Photodynamic therapy with 5 aminolevulinic acid eradicated high grade dysplasia in 10 of 10 patients and 17 of 17 patients with mucosal cancer less than 2 mm in depth (9.9 months of follow up). Deeper lesions were not eradicated.17 A blinded randomised trial demonstrated complete eradication of low grade dysplasia following photodynamic therapy.15
Similarly, thermal ablation using the argon plasma coagulator has eradicated low grade dysplasia (nine patients) and high grade dysplasia (nine patients). After 38 months there was no neoplastic progression. Concern has been raised about the histological appearance of buried glands after endoscopic thermal and photodynamic therapy,18 and cancers have developed in patients after endoscopic therapy.19
The only randomised partially blinded trial for prevention of cancer in Barrett’s oesophagus is still ongoing. Initial reports from this multicentre study, which has recruited 208 patients with high grade dysplasia, are highly encouraging. Patients were randomised (2:1) such that 138 have had photodynamic therapy and omeprazole and 70 have received omeprazole only. At the six month follow up, 80% of patients treated with photodynamic therapy had disease eradication compared with 40% in the control group. The effect was only sustained in the photodynamic therapy group. In patients withdrawn, a strong trend to cancer reduction (9% photodynamic therapy combined with omeprazole versus 18% omeprazole only) is already evident at this very early stage in patients treated with photodynamic therapy.20
Progression to cancer is unpredictable.
Surgical removal as prophylaxis has unacceptable morbidity and mortality.

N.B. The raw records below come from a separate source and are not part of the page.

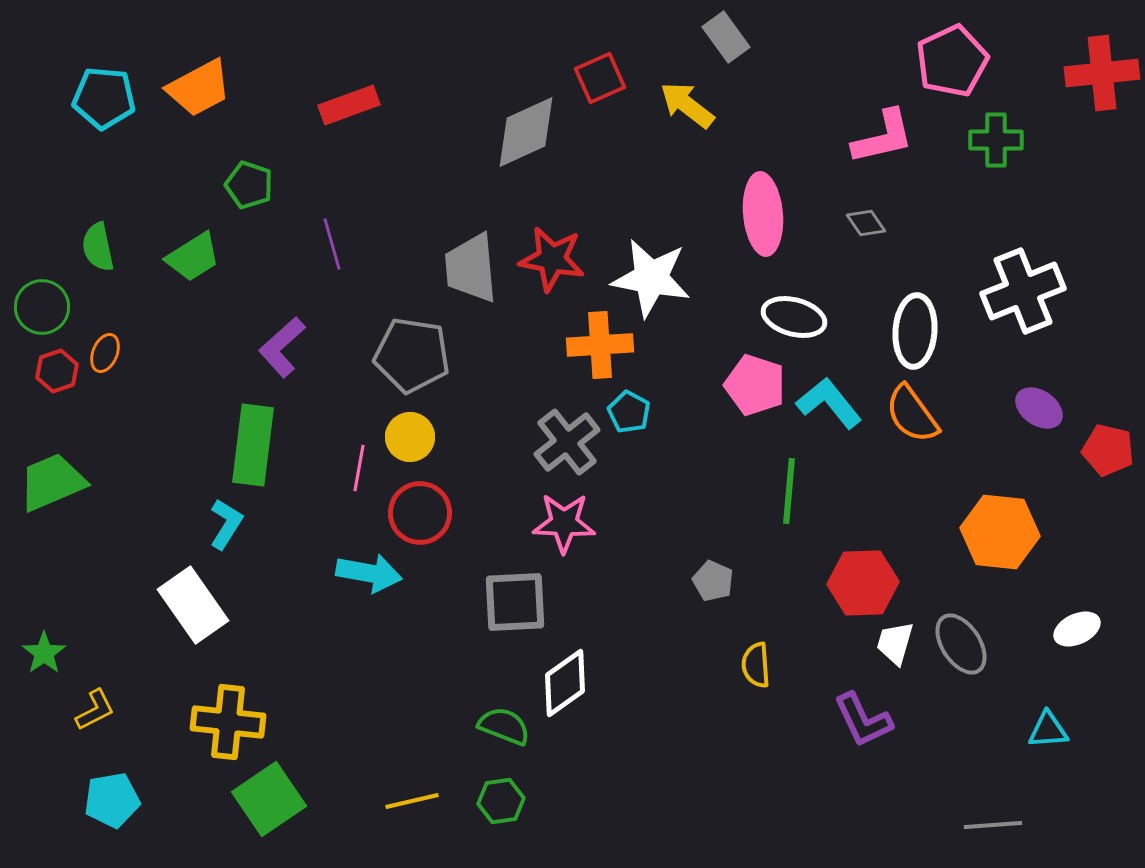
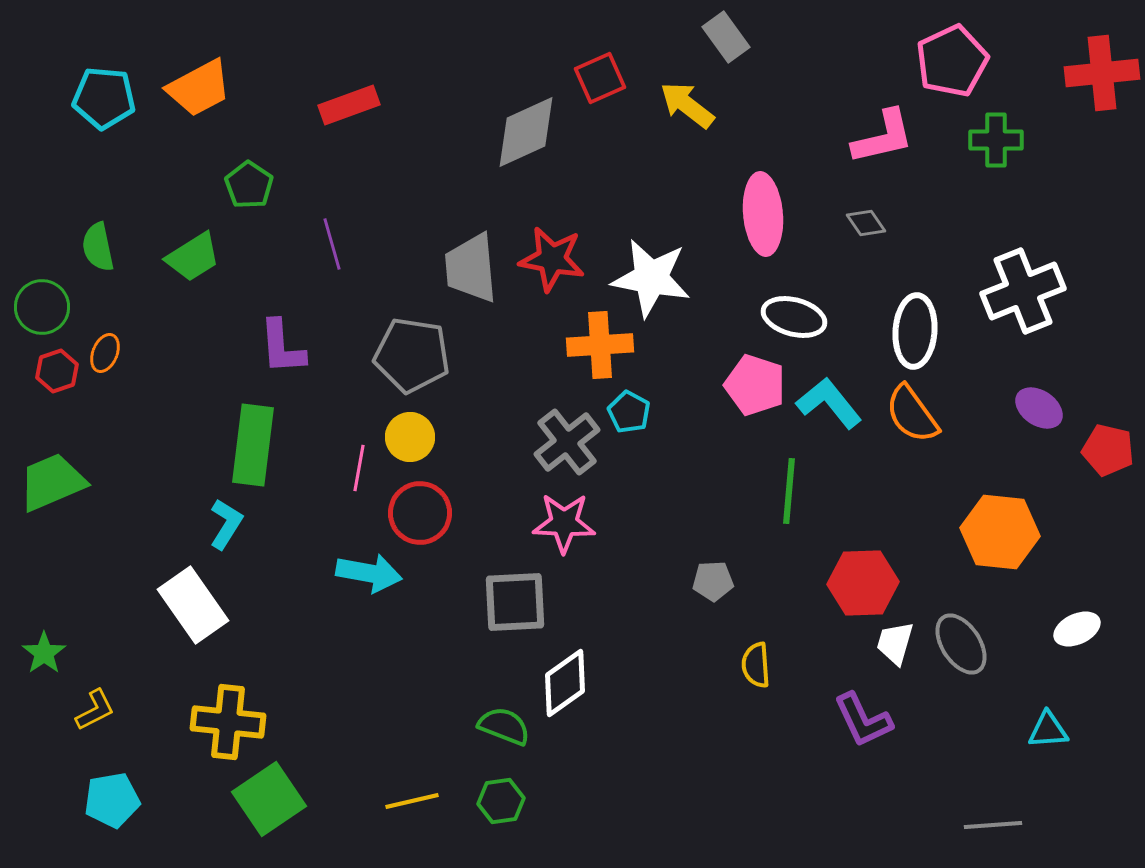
green pentagon at (249, 185): rotated 15 degrees clockwise
purple L-shape at (282, 347): rotated 52 degrees counterclockwise
gray pentagon at (713, 581): rotated 27 degrees counterclockwise
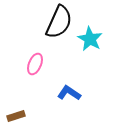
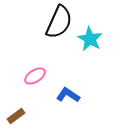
pink ellipse: moved 12 px down; rotated 35 degrees clockwise
blue L-shape: moved 1 px left, 2 px down
brown rectangle: rotated 18 degrees counterclockwise
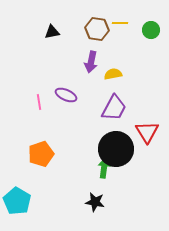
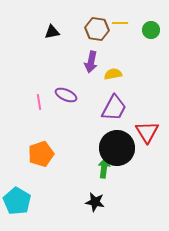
black circle: moved 1 px right, 1 px up
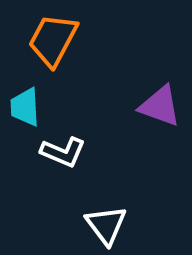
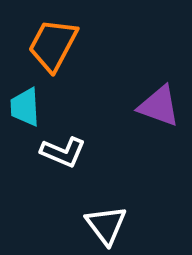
orange trapezoid: moved 5 px down
purple triangle: moved 1 px left
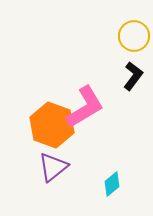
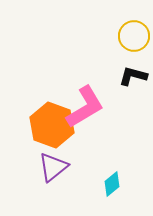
black L-shape: rotated 112 degrees counterclockwise
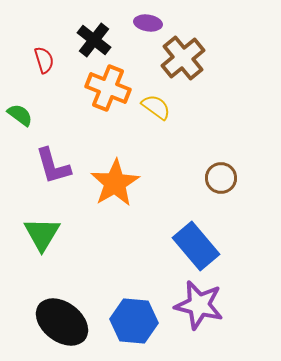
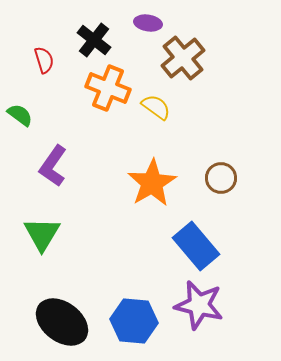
purple L-shape: rotated 51 degrees clockwise
orange star: moved 37 px right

Surveillance allows cancer to develop from dysplasia.
Mucosal ablation is directed at the problem and can remove neoplastic mucosa.
Initial randomised evidence demonstrates that photodynamic therapy can reduce the cancer risk.
We have a responsibility not to be spectators of the current epidemic rise of oesophageal adenocarcinoma, particularly in overweight middle class White men. Patient comorbidity and operative morbidity make prophylactic surgery an impossible choice for many patients with an unpredictable problem. Surveillance condemns us to be the voyeur, intervening too late. Selective mucosal ablation followed by continued surveillance must now be the preferred choice.